Wednesday, May 31, 2006

Nut Magnet Strikes Again

I'm busy getting things arranged and organized for my trip back to Frostingville, the home town owned, managed, run, ran, and presided over by my Maternal line, The Frostings. I think I've said before, but it's always worth bearing in mind and therefore repeating, that I am the eldest girl-chick in a brood of 9 Over-Hens. That puts me at the top of the pecking order for girl-cousins, and an object of worship to the younger cousins both hens and roosters. Boys in the family have zero status. Sorry, folks, that's just the way we are hatched.

But being top-chick amongst 57 cousins is not that much to crow about when the Top Hen happens to be my Mother. It makes it impossible to be invisble, and invisibility is a trait you really want when you are living on the verge of being pecked to death 24/7.

Okay, enough poultry analogies. What I really came to talk about is the odd incident that occurred yesterday at the bank. I was yet again the target of a NUT, drawn into my magnetic sphere by the Nut Magnet Gravitational Force of Density.

I was pulling into a parking space, when a man dressed as a house painter walked right smack dab across my path, yapping away on his cell phone. Don't get me started about people who cell and walk. I was taught that a lady NEVER smokes while in motion, and I feel that this courtesy should extend to the use of cell phones in public. Either be seated discreetly or hang the damn thing up until you can be.

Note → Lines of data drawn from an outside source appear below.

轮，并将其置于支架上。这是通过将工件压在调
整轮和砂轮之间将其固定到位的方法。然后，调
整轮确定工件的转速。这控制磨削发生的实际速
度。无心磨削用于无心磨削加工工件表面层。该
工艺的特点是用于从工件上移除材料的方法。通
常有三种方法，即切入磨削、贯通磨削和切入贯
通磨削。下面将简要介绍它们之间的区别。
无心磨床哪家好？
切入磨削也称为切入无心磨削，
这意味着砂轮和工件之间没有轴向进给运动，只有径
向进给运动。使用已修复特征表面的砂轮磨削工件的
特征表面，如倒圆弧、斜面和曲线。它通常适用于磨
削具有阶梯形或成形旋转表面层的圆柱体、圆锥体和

When the man, mere centimeters away from becoming a scrap of bloody paint-spattered white cloth on the grill of my car bumper, saw that he was in fact making a trajectory across a parking space currently about to be occupied, gave me a big smile and a wave and veered to the side. I caught a glimpse of him in my rear view mirror, meandering out behind my car and still vitally involved in his phone conversation.

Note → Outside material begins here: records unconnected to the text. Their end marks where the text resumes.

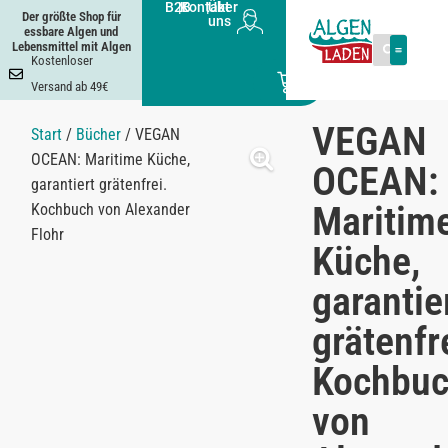
B2B
|
Kontakt
|
Über
Der größte Shop für
uns
essbare Algen und
Lebensmittel mit Algen
Kostenloser
0
Versand ab 49€
VEGAN
Start
/
Bücher
/ VEGAN
OCEAN: Maritime Küche,
OCEAN:
garantiert grätenfrei.
Maritim
Kochbuch von Alexander
Flohr
Küche,
garantie
grätenfr
Kochbu
von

I had to wait for him to move before backing up slightly and straightening out in the parking space, at which point he was suddenly beside me at the window, opening my car door! I had this snapshot of his hand, which for some reason had a fist full of cash in it, as he grabbed my door handle.

I said, "What the hell do you think you are doing?" as I threw my car into reverse and jerked the door out of his hand at the same time. I backed up, re-positioned and then shut the car off. I must have already determined from his clothing and happy-idiot grin that he was a harmless elderly gentlemen somewhat befuddled by technology and the concept of parking spaces versus actual walkways, because I wasn't sounding alarm bells, I was merely irritated.

I saw that he had high-tailed it over to his paint truck, and so I exited my car, amidst cries of, "You IDIOT! What were you doing???" from the painter's friend and partner standing by their truck.

As I walked past to the entrance of the bank, the geezer called out, "I was just offering you our full service red carpet treatment!" and I quipped, "I just about red-carpeted your ass, buddy!" and waltzed on past to attend to my banking needs.